In the Wake of Jesus
El Greco’s Saint John - Geniuses and Masterpieces
12 December 2008 - 12 January 2009
A dossier exhibition entitled In The Wake of Jesus will open at the Museum of Fine Arts in the middle of December on the Cretan-born El Greco, one of the most important figures of Spanish painting, presenting the roots of the master's art and the Italian influences that served as an inspiration for his works. The centrepiece of the exhibition is the Saint John the Evangelist panel borrowed from the Prado in Madrid, which can be seen by visitors along with over 40 works of art selected from the Museum of Fine Arts' own collection. The exhibition fits in well with the Geniuses and Masterpieces series of dossier exhibitions: the paintings, sculptures and engravings help to create an overall picture of the background of the master's art.
|El Greco, Saint John,
The Museum of Fine Arts launched the special dossier exhibition series in 2006, the centennial year of its establishment, within the framework of which masterpieces selected from collections of the greatest and most prominent museums of the world and previously unseen by the public in Hungary are displayed. The objective of the Geniuses and Masterpieces series is to use an alternative approach to acquaint the public with well-known painters and present some highlighted themes. The exhibition entitled In the Wake of Jesus is a continuation of the major success of this series.
One of the earliest important figures of Spanish painting was Domenikos Theotokopoulos of Greek origin, who was dubbed "the Greek" (Il Greco) as early as his sojourn in Italy, and this was later supplemented by the Spanish definite article to El Greco by his contemporaries.
Domenikos Theotokopoulos was born in 1541 in Candia on the island of Crete. At the beginning of his career as an artist he painted in the style of Byzantine icon paintings. Although only a few of his early works are known, the influence of Cretan-Byzantine icon painting was present in El Greco's painting until the end of his life and he remained faithful to his roots in his choice of subjects in some of his works and in the creation of compositional forms in some others.
In 1566 the master moved to Venice, where he learnt painting in the workshop of Titian for several years. It was here that he began to create works in the large figure painting style typical of Venice as opposed to the small figure compositions painted on small panels he had been accustomed to.
Of his Venetian contemporaries it was the Venetian Cinquecento masters – in addition to Titian – who had the greatest influence on the young Cretan who in the autumn of 1570 settled in Rome, where he became captivated especially by the art of Michelangelo. It is likely that El Greco left Rome for a short period and returned to Venice, after which documentary evidence shows that he lived in Spain from 1577 until his death in the spring of 1614.
In Spain El Greco painted his works on commission from the Church rather than from the royal court and this explains why the overwhelming majority of his works had a religious theme, especially stories from the New Testament with Jesus and his disciples being the most often depicted figures.
In order to present El Greco's apostle depictions the Museum of Fine Arts has supplemented the painting on loan from the Prado, entitled Saint John the Evangelist, which is at the focal point of the exhibition, with pictures from its own collection: the depictions of Saint Andrew and Saint James the Less. Complemented by the other two paintings, the iconography of the borrowed panel evokes the apostle series that the master painted in his middle and late periods. In addition to El Greco's art the dossier exhibition will also display works by some great Italian masters, such as Tintoretto, Paolo Veronese and Jacopo Bossano, whose art had a significant influence on the Cretan-born painter, especially in regard to his work depicting Christ and his disciples, as well as the saints. El Greco's The Penitent Mary Magdalene on display at the exhibition also bears the hallmarks of the experience the artist gained at Titian's workshop during his period in Venice.

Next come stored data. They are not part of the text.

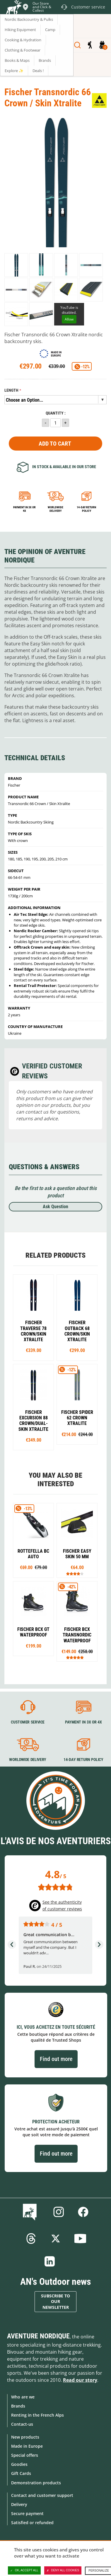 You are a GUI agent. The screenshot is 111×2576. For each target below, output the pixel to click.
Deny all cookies (63, 2570)
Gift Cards (21, 2473)
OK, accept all (24, 2570)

At the beginning of the exhibition some 15-16th-century Cretan-Byzantine works from Hungarian collections show the influences on the master during his early period, while the inspiration played by Michelangelo is rendered by a displayed reproduction of a painting and a marble relief. The apostle series of etchings by the celebrated Marcantonio Raimondi that can be seen at the exhibition were based on drawings by Raphael and may be regarded as the precedents for El Greco's apostle series. A number of works from the El Greco oeuvre will be used as part of the exhibition installation, thus helping visitors to gain a comprehensive understanding of the influences exerted on the artist.
The exhibition is sponsored by the Magyar Villamos Művek (Hungarian Power Companies Ltd).